Wraith Constance, Carnegy Alasdair, Brown Celia, Baptista Ana, Sam Amir H
Imperial College School of Medicine, London, UK.
Med Educ. 2025 Jul 2. doi: 10.1111/medu.15750.
Reflection is integral to the modern doctor's practice and, whilst it can take many forms, written reflection is commonly found on medical school curricula. Generative artificial intelligence (GenAI) is increasingly being used, including in the completion of written assignments in medical curricula. We sought to explore if educators can distinguish between GenAI- and student-authored reflections and what features they use to do so.
This was a mixed-methods study. Twenty-eight educators attended a 'think aloud' interview and were presented with a set of four reflections, either all authored by students, all by GenAI or a mixture. They were asked to identify who they thought had written the reflection, speaking aloud whilst they did so. Sensitivity (AI reflections correctly identified) and specificity (student reflections correctly identified) were then calculated, and the interview transcripts were analysed using thematic analysis.
Educators were unable to reliably distinguish between student and GenAI-authored reflections. Sensitivity across the four reflections ranged from 0.36 (95% CI: 0.16-0.61) to 0.64 (95% CI: 0.39-0.84). Specificity ranged from 0.64 (95% CI: 0.39-0.84) to 0.86 (95% CI: 0.60-0.96). Thematic analysis revealed three main themes when considering what features of the reflection educators used to make judgements about authorship: features of writing, features of reflection and educators' preconceptions and experiences.

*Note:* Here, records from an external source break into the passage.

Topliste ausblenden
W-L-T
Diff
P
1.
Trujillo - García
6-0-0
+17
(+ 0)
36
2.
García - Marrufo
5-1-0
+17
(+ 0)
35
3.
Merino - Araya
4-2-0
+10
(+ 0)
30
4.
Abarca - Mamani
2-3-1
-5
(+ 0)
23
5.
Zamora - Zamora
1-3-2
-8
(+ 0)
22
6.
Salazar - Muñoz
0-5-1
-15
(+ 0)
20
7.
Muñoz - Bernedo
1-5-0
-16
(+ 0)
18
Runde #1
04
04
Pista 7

This study demonstrates the challenges in differentiating between student- and GenAI-authored reflections, as well as highlighting the range of factors that influence this decision. Rather than developing ways to more accurately make this distinction or trying to stop students using GenAI, we suggest it could instead be harnessed to teach students reflective practice skills, and help students for whom written reflection in particular may be challenging.

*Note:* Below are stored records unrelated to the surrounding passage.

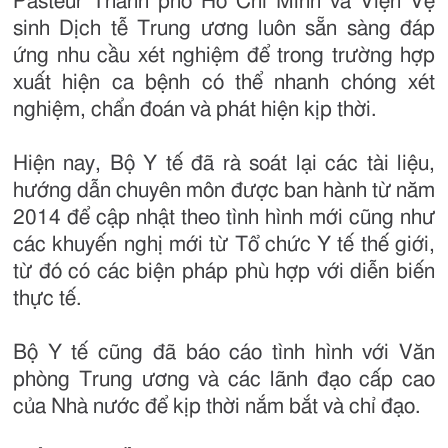
Pasteur Thành phố Hồ Chí Minh và Viện Vệ
sinh Dịch tễ Trung ương luôn sẵn sàng đáp
ứng nhu cầu xét nghiệm để trong trường hợp
xuất hiện ca bệnh có thể nhanh chóng xét
nghiệm, chẩn đoán và phát hiện kịp thời.
Hiện nay, Bộ Y tế đã rà soát lại các tài liệu,
hướng dẫn chuyên môn được ban hành từ năm
2014 để cập nhật theo tình hình mới cũng như
các khuyến nghị mới từ Tổ chức Y tế thế giới,
từ đó có các biện pháp phù hợp với diễn biến
thực tế.
Bộ Y tế cũng đã báo cáo tình hình với Văn
phòng Trung ương và các lãnh đạo cấp cao
của Nhà nước để kịp thời nắm bắt và chỉ đạo.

反思是现代医生实践中不可或缺的一部分,虽然它可以有多种形式,但书面反思在医学院课程中很常见。生成式人工智能(GenAI)越来越多地被使用,包括在医学课程书面作业的完成中。我们试图探究教育工作者是否能够区分由GenAI撰写的反思和学生撰写的反思,以及他们用以区分的特征。

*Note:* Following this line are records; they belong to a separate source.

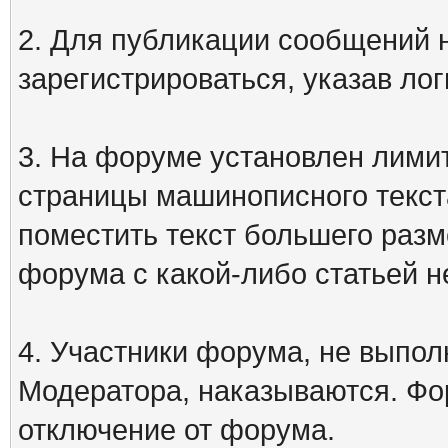
2. Для публикации сообщений
зарегистрироваться, указав лог
3. На форуме установлен лими
страницы машинописного текст
поместить текст большего разм
форума с какой-либо статьей н
4. Участники форума, не выпо
Модератора, наказываются. Фо
отключение от форума.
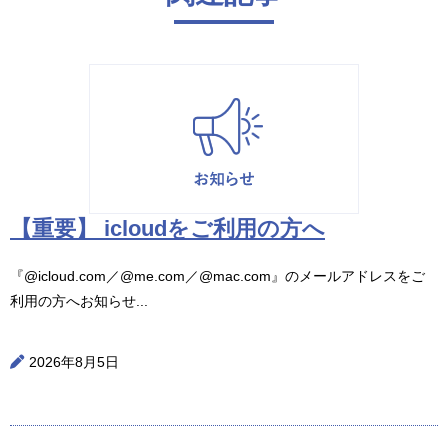
【重要】 icloudをご利用の方へ
『@icloud.com／@me.com／@mac.com』のメールアドレスをご
利用の方へお知らせ...
2026年8月5日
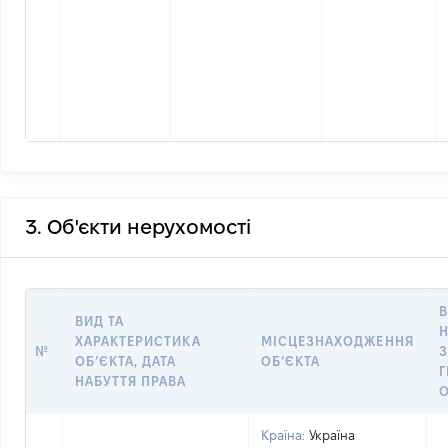
3. Об'єкти нерухомості
В
ВИД ТА
Н
ХАРАКТЕРИСТИКА
МІСЦЕЗНАХОДЖЕННЯ
№
ОБʼЄКТА, ДАТА
ОБʼЄКТА
НАБУТТЯ ПРАВА
О
Країна:
Україна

这是一项混合方法研究。28名教育工作者参加了一次“出声思考”访谈,并被展示一组四篇反思,这些反思要么全部由学生撰写,要么全部由GenAI撰写,要么是混合的。他们被要求指出他们认为是谁写了这些反思,并在进行判断时大声说出来。然后计算敏感性(正确识别的由AI撰写的反思)和特异性(正确识别的学生撰写的反思),并使用主题分析对访谈记录进行分析。
教育工作者无法可靠地区分学生撰写的反思和由GenAI撰写的反思。四篇反思中的敏感性范围从0.36(95%置信区间:0.16 - 0.61)到0.64(95%置信区间:0.39 - 0.84)。特异性范围从0.64(95%置信区间:0.39 - 0.84)到0.86(95%置信区间:0.60 - 0.96)。主题分析揭示了在考虑教育工作者用于判断作者身份的反思特征时的三个主要主题:写作特征、反思特征以及教育工作者的先入之见和经验。
本研究展示了区分学生撰写的反思和由GenAI撰写的反思所面临的挑战,同时突出了影响这一判断的一系列因素。我们建议,与其开发更准确进行这种区分的方法或试图阻止学生使用GenAI,不如利用它来教授学生反思实践技能,并帮助那些书面反思可能特别具有挑战性的学生。